200 miles upstream of China’s massive Three Gorges Dam, Wanzhou perches of the bank of the Yangtze River. During her childhood, Yiying Xiong witnessed people in her hometown being forced to leave their homes there and seek higher ground each summer as the river flood swept their houses. The frequent flooding ultimately led to the construction of the world’s largest dam and hydroelectric plant.
Xiong, new Great Lakes Bioenergy Research Center (GLBRC) associate director, has turned this deep connection with the power and potential of renewable energy into more than 20 years of experience in leadership, management, and business development in this area. But it began with feeling the direct impacts of a water power marvel.
Xiong excelled in school and was offered a chance to attend Tsinghua University, a school in China that regularly tops global lists of the best engineering colleges, without taking the college entrance exam, but she was given a choice of only four majors. “I don’t remember the other options,” Xiong recalls, “but hydropower was the only one I knew anything about.”
While diving into engineering, Xiong also led a student TV station and debated a possible career in journalism. Then she was recommended to Charles Melching, a professor at Marquette University in Milwaukee, Wis. who offered her full scholarship as a master’s student in the water resources program at Marquette University. “I didn’t really know how to pronounce the name of the city or even exactly where I was going,” Xiong says, “yet I came here all by myself with about 200 pounds of luggage.”
Once in Wisconsin, she quickly became enamored with the tactile and impactful nature of water resources engineering. “All the projects we did were interesting, and I started seeing that what I learned could be applied to the real world,” she says. “I also realized that I like to see things that can add value to the day-to-day advancement of society.”
Xiong then started consulting with several companies around Madison, Wis., where she gained experience in project management and technical work in hydropower, aviation, and municipal projects, including at the Dane County Regional Airport. Later, Xiong focused on marketing, business development, renewable project financing and strategic planning for companies around the world, all while starting her own business.
"I really want to see my peers grow. In a leadership role, I can help them grow, and they’ll help me do my job better"
More recently, during her time at RTI International, a global research institute, she collaborated on the U.S. Department of Energy’s HydroWIRES initiative to develop innovations in the hydropower industry, worked with the Gates Foundation’s water, sanitation, and hygiene program in Asia, and supported the National Science Foundation’s efforts in the food-energy-water nexus. The experiences reframed Xiong’s goals. “I really wanted to drive the industry, instead of reacting to what government and policymakers or companies were demanding,” she says. “That triggered my interest and my motivation to get into an organization like GLBRC.”
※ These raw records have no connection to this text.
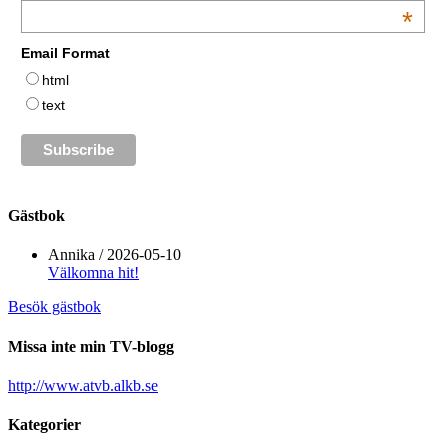
*
Email Format
html
text
Gästbok
Annika
/
2026-05-10
Välkomna hit!
Besök gästbok
Missa inte min TV-blogg
http://www.atvb.alkb.se
Kategorier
Xiong intends to apply her time in the private sector to her work at GLBRC. “A big passion that I have is to create and promote collaboration – I want to build a bridge between research and industry,” she says. “We can always do better, we can always collaborate wider, broader, and with more industries.”
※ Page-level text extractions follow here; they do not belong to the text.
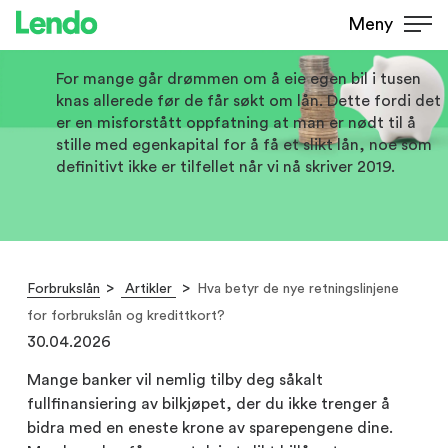
Hva betyr de nye retningslinjene
Meny
for forbrukslån og kredittkort?
For mange går drømmen om å eie egen bil i tusen
knas allerede før de får søkt om lån. Dette fordi det
er en misforstått oppfatning at man er nødt til å
stille med egenkapital for å få et slikt lån, noe som
definitivt ikke er tilfellet når vi nå skriver 2019.
Forbrukslån
Artikler
Hva betyr de nye retningslinjene
for forbrukslån og kredittkort?
30.04.2026
Mange banker vil nemlig tilby deg såkalt
fullfinansiering av bilkjøpet, der du ikke trenger å
bidra med en eneste krone av sparepengene dine.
Partnering on projects around the world has guided Xiong’s philosophy as a leader. Experiencing diversity, both in cultures and communication styles has bolstered her passion for understanding more about how people relate to each other. “Some cultures in Africa really like to talk about their family members and personal experiences before getting into real business, while some other cultures stay completely within business in the office. Recognizing these differences has made me better at relating to people from different cultures and offers me a new perspective – and I just love that.”
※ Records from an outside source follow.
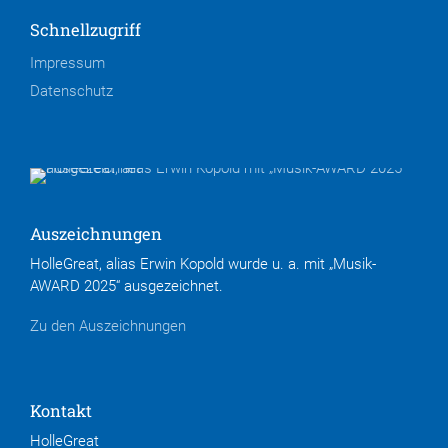
Schnellzugriff
Impressum
Datenschutz
Auszeichnungen
HolleGreat, alias Erwin Kopold wurde u. a. mit „Musik-
AWARD 2025“ ausgezeichnet.
Zu den Auszeichnungen
Kontakt
HolleGreat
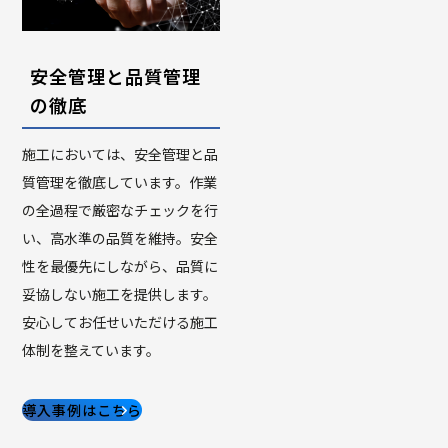
安全管理と品質管理
の徹底
施工においては、安全管理と品
質管理を徹底しています。作業
の全過程で厳密なチェックを行
い、高水準の品質を維持。安全
性を最優先にしながら、品質に
妥協しない施工を提供します。
安心してお任せいただける施工
体制を整えています。
導入事例はこちら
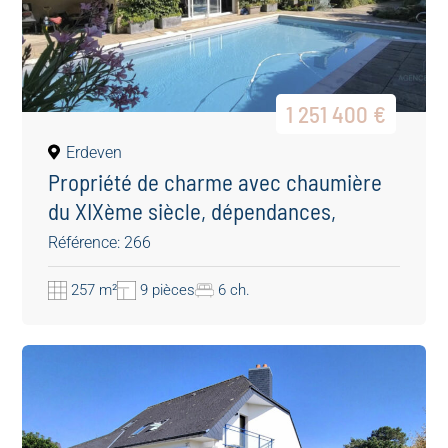
1 251 400 €
Erdeven
Propriété de charme avec chaumière
du XIXème siècle, dépendances,
piscine et plus de 4 000 m² de terrain
Référence: 266
constructible à Erdeven
257 m²
9 pièces
6 ch.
An awareness of cultural diversity also brought out Xiong’s ambition for advancement of women in engineering leadership. “When I started in engineering consulting, it was very much a male-dominated industry,” she recalls. “Women are not always given the same opportunities for advancement or paid the same as their male peers. It just got me thinking, if we don’t advocate or support ourselves, no one will.”
“I really want to see my peers grow. In a leadership role, I can help them grow, and they’ll help me do my job better,” she adds.
Xiong knows her philosophy of inclusiveness will be an asset for her at GLBRC. “One thing I really like is open communication and transparency. We maybe have different ideas, but it’s much easier to have constructive disagreements if everything is out in the open,” she says.
It’s this open-door philosophy that Xiong hopes to continue, even with many scientists, staff, and students working remotely. With few opportunities to bump into colleagues informally, Xiong has instituted weekly “office hours.”
“I’ll just be here. Come knock on the door, and we’ll talk.”